Bedeutung auch über die Harz-Weser-Werke gGmbH hinaus
Dass dieses Verhalten in keiner Weise mit den gelebten Werten einer diakonischen Einrichtung unter dem Dach der evangelischen Kirche zu einen ist, sollte mehr als deutlich geworden sein. Die aktuelle Situation in den Harz-Weser-Werken entspricht seit längerem absolut nicht mehr der „vertrauensvollen Zusammenarbeit“, wie sie in der Präambel des MVG-EKD eigentlich im Verhältnis von Dienststellenleitung und Mitarbeitervertretung zwingend vorgeschrieben ist. Im Gegenteil! Ditmar Hartmann fährt als Geschäftsführer nun die harte Schiene und selbst in den privatwirtschaftlichen Betrieben sucht diese Kampagne gegen die innerbetriebliche Mitbestimmung ihresgleichen. Es ist ein beispielloser Akt gelebter Ausgrenzung und Drangsalierung. Statt Mitbestimmung nur Ignoranz. Statt vertrauensvoller Zusammenarbeit nur unter Druck setzen und missachten. Die übergeordneten Arbeitgeberverbände wären unserer Ansicht nach gut beraten, Herrn Hartmann einmal an die Grundsätze der Diakonie – nämlich den Dienst am Nächsten – zu erinnern und ihn wieder auf den rechten Weg zu führen. Andernfalls dürfte dieser Konflikt bald auch überregional bekannt sein, und nachhaltig dem Ansehen der Diakonie und damit letztendlich allen diakonischen Betrieben schaden. Auch der Verwaltungsrat der Harz-Weser-Werke gGmbH sollte die Vorgänge mit Argusaugen beobachten, nicht zuletzt, da vergleichbare Eskalationen bisher mit hohen Gerichtskosten und einem hohen Einsatz an Personal und Zeit zu Buche schlugen. Diese Finanzmittel könnten unserer Ansicht nach wesentlich sinnvoller, als in einem Feldzug gegen die eigenen Mitarbeiter, eingesetzt werden.

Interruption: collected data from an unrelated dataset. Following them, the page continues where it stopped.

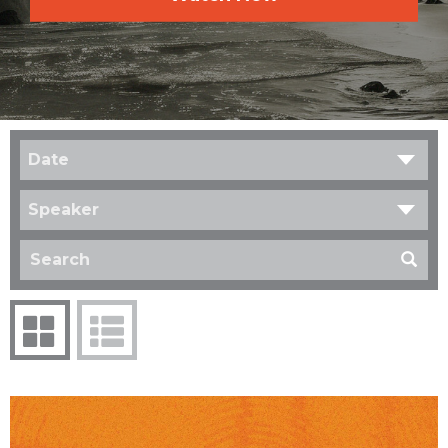
Date
Speaker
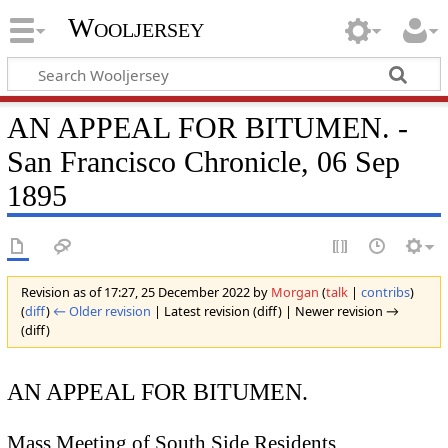
Wooljersey
AN APPEAL FOR BITUMEN. -
San Francisco Chronicle, 06 Sep
1895
Revision as of 17:27, 25 December 2022 by
Morgan
(
talk
|
contribs
)
(
diff
)
← Older revision
| Latest revision (diff) | Newer revision →
(diff)
AN APPEAL FOR BITUMEN.
Mass Meeting of South Side Residents.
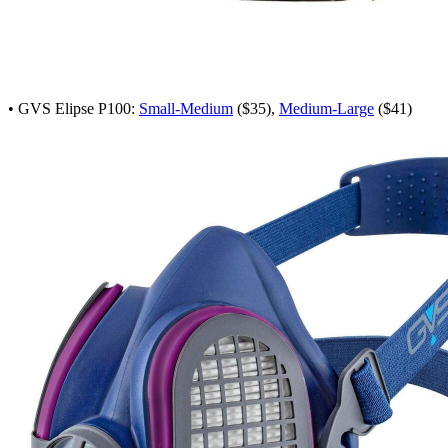
• GVS Elipse P100:
Small-Medium
($35),
Medium-Large
($41)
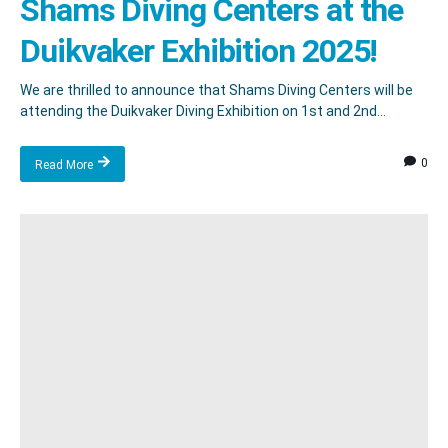
Shams Diving Centers at the
Duikvaker Exhibition 2025!
We are thrilled to announce that Shams Diving Centers will be
attending the Duikvaker Diving Exhibition on 1st and 2nd...
0
Read More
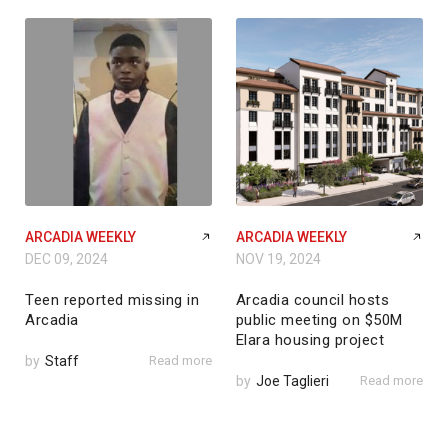
ARCADIA WEEKLY
ARCADIA WEEKLY
DEC 09, 2024
NOV 19, 2024
Teen reported missing in
Arcadia council hosts
Arcadia
public meeting on $50M
Elara housing project
by
Staff
Read more
by
Joe Taglieri
Read more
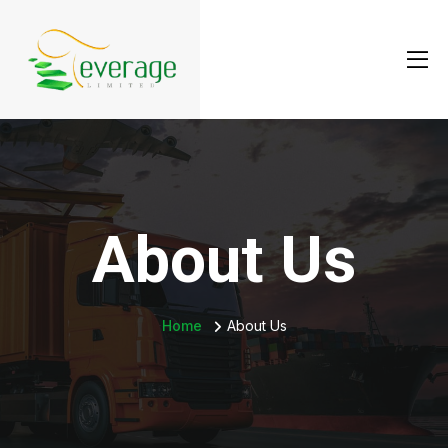
About Us
Home
About Us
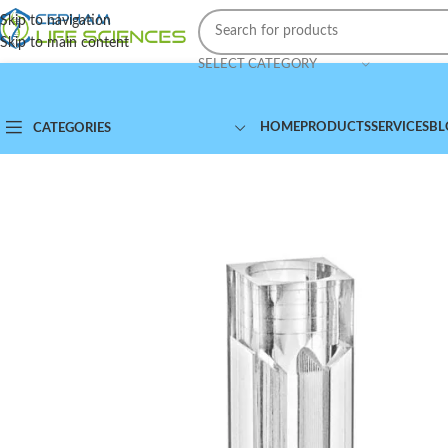
Skip to navigation
Skip to main content
SELECT CATEGORY
HOME
PRODUCTS
SERVICES
BL
CATEGORIES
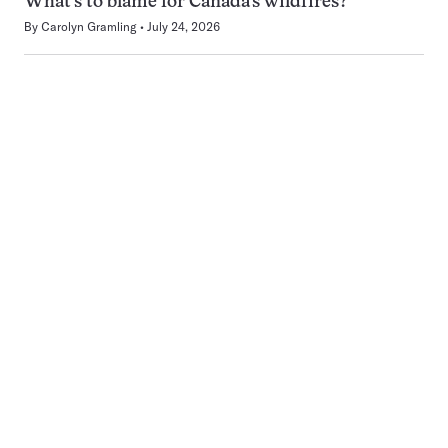
What’s to blame for Canada’s wildfires?
By
Carolyn Gramling
July 24, 2026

Aktionen nötig – von allen Seiten!
Wir unterstützen voll und ganz den von ver.di gestarteten Aufruf zu Solidaritätsbekundungen mit Christos Gouvelis und der MAV der Harz-Weser-Werke gGmbH. Eine entsprechende Vorlage kann >>> hier heruntergeladen werden. Das Schreiben sollte an die Geschäftsführung der Harz-Weser-Werke und in Kopie auch an die Mitarbeitervertretung und die Gewerkschaft ver.di verschickt werden. Die entsprechenden Empfängeradressen erhaltet ihr auf Anfrage von euren zuständigen Gewerkschaftssekretären oder auch von der agmav.
Wir werden die Vorgänge in den Harz-Weser-Werken auf jeden Fall weiterhin sehr genau beobachten und die Mitarbeitervertretung bei der Durchführung ihrer gesetzlichen Aufgaben nach Kräften unterstützen.